*** Block opens ***
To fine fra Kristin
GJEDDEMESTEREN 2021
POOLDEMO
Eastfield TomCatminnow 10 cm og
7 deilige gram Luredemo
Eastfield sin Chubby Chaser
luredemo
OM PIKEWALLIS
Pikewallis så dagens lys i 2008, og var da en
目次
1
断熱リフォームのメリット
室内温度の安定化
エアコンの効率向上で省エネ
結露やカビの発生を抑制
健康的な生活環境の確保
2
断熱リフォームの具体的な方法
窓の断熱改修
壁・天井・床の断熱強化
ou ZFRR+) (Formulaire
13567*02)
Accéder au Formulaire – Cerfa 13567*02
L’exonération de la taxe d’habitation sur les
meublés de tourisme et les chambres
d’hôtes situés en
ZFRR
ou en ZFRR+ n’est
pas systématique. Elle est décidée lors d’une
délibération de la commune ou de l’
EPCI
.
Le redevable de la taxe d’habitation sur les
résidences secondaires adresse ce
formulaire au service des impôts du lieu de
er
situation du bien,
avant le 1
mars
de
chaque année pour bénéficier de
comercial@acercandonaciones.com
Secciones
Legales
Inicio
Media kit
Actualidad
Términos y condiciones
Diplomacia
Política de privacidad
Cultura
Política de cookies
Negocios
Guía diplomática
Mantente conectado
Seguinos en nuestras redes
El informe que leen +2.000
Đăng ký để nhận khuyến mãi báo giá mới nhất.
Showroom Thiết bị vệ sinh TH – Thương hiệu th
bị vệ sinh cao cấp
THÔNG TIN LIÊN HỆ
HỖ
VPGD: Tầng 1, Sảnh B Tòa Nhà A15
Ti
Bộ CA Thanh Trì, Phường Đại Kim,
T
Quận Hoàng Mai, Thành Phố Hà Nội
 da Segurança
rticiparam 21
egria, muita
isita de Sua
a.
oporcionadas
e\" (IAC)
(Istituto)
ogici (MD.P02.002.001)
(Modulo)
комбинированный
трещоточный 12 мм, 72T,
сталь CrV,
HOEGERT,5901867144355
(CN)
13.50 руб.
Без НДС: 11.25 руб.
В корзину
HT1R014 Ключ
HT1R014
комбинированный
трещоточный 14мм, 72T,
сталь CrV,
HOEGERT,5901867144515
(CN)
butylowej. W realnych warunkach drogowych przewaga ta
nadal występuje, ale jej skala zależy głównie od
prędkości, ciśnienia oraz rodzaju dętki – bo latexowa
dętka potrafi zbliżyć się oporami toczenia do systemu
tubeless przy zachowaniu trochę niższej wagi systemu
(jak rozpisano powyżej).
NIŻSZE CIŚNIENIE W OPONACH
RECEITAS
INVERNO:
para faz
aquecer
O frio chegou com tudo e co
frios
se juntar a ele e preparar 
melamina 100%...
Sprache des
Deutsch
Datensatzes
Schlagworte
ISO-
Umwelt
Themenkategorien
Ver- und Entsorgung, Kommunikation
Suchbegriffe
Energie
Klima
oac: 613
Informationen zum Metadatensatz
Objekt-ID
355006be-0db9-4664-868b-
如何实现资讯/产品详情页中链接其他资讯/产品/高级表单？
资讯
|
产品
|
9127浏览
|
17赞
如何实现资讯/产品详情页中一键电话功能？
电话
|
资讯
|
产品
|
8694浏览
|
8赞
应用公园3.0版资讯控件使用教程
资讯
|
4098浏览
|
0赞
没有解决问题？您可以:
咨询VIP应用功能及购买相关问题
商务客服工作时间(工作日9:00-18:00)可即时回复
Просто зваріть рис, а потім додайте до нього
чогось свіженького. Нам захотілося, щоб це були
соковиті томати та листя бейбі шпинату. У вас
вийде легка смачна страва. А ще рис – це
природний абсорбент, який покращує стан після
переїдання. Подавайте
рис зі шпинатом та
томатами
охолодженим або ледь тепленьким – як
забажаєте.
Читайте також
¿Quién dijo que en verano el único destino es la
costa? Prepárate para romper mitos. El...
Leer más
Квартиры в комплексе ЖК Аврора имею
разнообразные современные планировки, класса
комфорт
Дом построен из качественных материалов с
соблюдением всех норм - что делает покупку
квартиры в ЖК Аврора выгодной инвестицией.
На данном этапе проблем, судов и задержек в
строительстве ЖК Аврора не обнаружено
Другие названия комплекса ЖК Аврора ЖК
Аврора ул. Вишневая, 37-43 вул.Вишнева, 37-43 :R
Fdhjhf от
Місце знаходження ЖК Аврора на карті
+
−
*** Block closes ***
# [Work request]
Each line from the one that contains "butylowej. W realnych" to the end of the data should be set down exactly, both ends included.

# [Solution below]
butylowej. W realnych warunkach drogowych przewaga ta
nadal występuje, ale jej skala zależy głównie od
prędkości, ciśnienia oraz rodzaju dętki – bo latexowa
dętka potrafi zbliżyć się oporami toczenia do systemu
tubeless przy zachowaniu trochę niższej wagi systemu
(jak rozpisano powyżej).
NIŻSZE CIŚNIENIE W OPONACH
RECEITAS
INVERNO:
para faz
aquecer
O frio chegou com tudo e co
frios
se juntar a ele e preparar 
melamina 100%...
Sprache des
Deutsch
Datensatzes
Schlagworte
ISO-
Umwelt
Themenkategorien
Ver- und Entsorgung, Kommunikation
Suchbegriffe
Energie
Klima
oac: 613
Informationen zum Metadatensatz
Objekt-ID
355006be-0db9-4664-868b-
如何实现资讯/产品详情页中链接其他资讯/产品/高级表单？
资讯
|
产品
|
9127浏览
|
17赞
如何实现资讯/产品详情页中一键电话功能？
电话
|
资讯
|
产品
|
8694浏览
|
8赞
应用公园3.0版资讯控件使用教程
资讯
|
4098浏览
|
0赞
没有解决问题？您可以:
咨询VIP应用功能及购买相关问题
商务客服工作时间(工作日9:00-18:00)可即时回复
Просто зваріть рис, а потім додайте до нього
чогось свіженького. Нам захотілося, щоб це були
соковиті томати та листя бейбі шпинату. У вас
вийде легка смачна страва. А ще рис – це
природний абсорбент, який покращує стан після
переїдання. Подавайте
рис зі шпинатом та
томатами
охолодженим або ледь тепленьким – як
забажаєте.
Читайте також
¿Quién dijo que en verano el único destino es la
costa? Prepárate para romper mitos. El...
Leer más
Квартиры в комплексе ЖК Аврора имею
разнообразные современные планировки, класса
комфорт
Дом построен из качественных материалов с
соблюдением всех норм - что делает покупку
квартиры в ЖК Аврора выгодной инвестицией.
На данном этапе проблем, судов и задержек в
строительстве ЖК Аврора не обнаружено
Другие названия комплекса ЖК Аврора ЖК
Аврора ул. Вишневая, 37-43 вул.Вишнева, 37-43 :R
Fdhjhf от
Місце знаходження ЖК Аврора на карті
+
−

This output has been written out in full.